▸ Task to carry out:
Please print, exactly, only the lines in the entries below from the line that has "IN MONMOUTH COUNTY" through the line that has "Brunswick Avenue in". Pictures don't go in.

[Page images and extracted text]
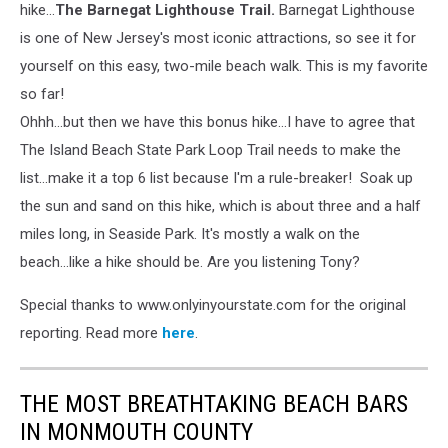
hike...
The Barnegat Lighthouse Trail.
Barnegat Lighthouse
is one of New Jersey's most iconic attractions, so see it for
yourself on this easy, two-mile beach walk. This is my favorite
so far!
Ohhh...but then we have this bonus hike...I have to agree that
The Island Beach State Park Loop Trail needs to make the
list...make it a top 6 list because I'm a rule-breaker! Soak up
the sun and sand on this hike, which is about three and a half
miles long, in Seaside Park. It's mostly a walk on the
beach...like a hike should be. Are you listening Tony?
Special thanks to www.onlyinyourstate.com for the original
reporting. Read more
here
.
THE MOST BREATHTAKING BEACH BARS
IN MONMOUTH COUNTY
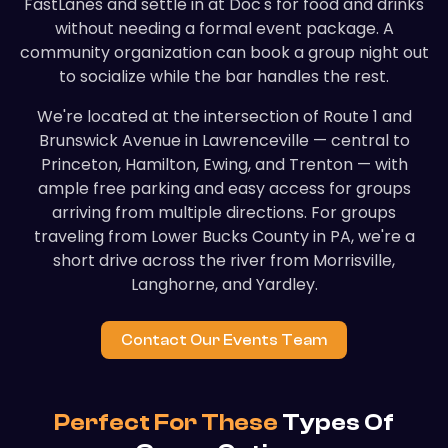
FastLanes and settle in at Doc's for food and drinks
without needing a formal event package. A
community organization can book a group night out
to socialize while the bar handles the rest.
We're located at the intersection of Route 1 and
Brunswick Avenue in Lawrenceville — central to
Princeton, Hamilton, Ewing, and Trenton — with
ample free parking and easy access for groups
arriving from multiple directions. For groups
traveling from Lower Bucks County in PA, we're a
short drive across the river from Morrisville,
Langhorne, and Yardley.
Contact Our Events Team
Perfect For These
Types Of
...
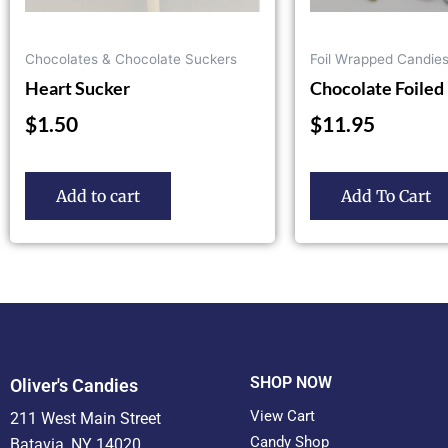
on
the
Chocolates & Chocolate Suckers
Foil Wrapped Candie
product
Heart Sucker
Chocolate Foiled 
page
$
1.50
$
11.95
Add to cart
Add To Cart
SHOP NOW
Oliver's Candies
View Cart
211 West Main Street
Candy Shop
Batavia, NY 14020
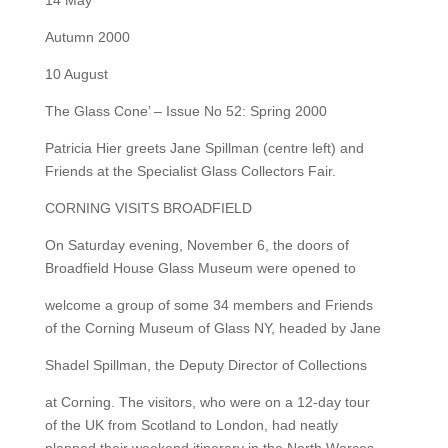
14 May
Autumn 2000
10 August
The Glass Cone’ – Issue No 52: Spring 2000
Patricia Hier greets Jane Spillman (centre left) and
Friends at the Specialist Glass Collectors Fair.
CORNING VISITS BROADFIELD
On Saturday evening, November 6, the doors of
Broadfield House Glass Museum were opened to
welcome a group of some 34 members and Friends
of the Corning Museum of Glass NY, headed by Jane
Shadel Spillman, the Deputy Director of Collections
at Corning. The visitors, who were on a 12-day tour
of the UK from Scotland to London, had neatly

▸ Solved exercise:
IN MONMOUTH COUNTY
FastLanes and settle in at Doc's for food and drinks
without needing a formal event package. A
community organization can book a group night out
to socialize while the bar handles the rest.
We're located at the intersection of Route 1 and
Brunswick Avenue in Lawrenceville — central to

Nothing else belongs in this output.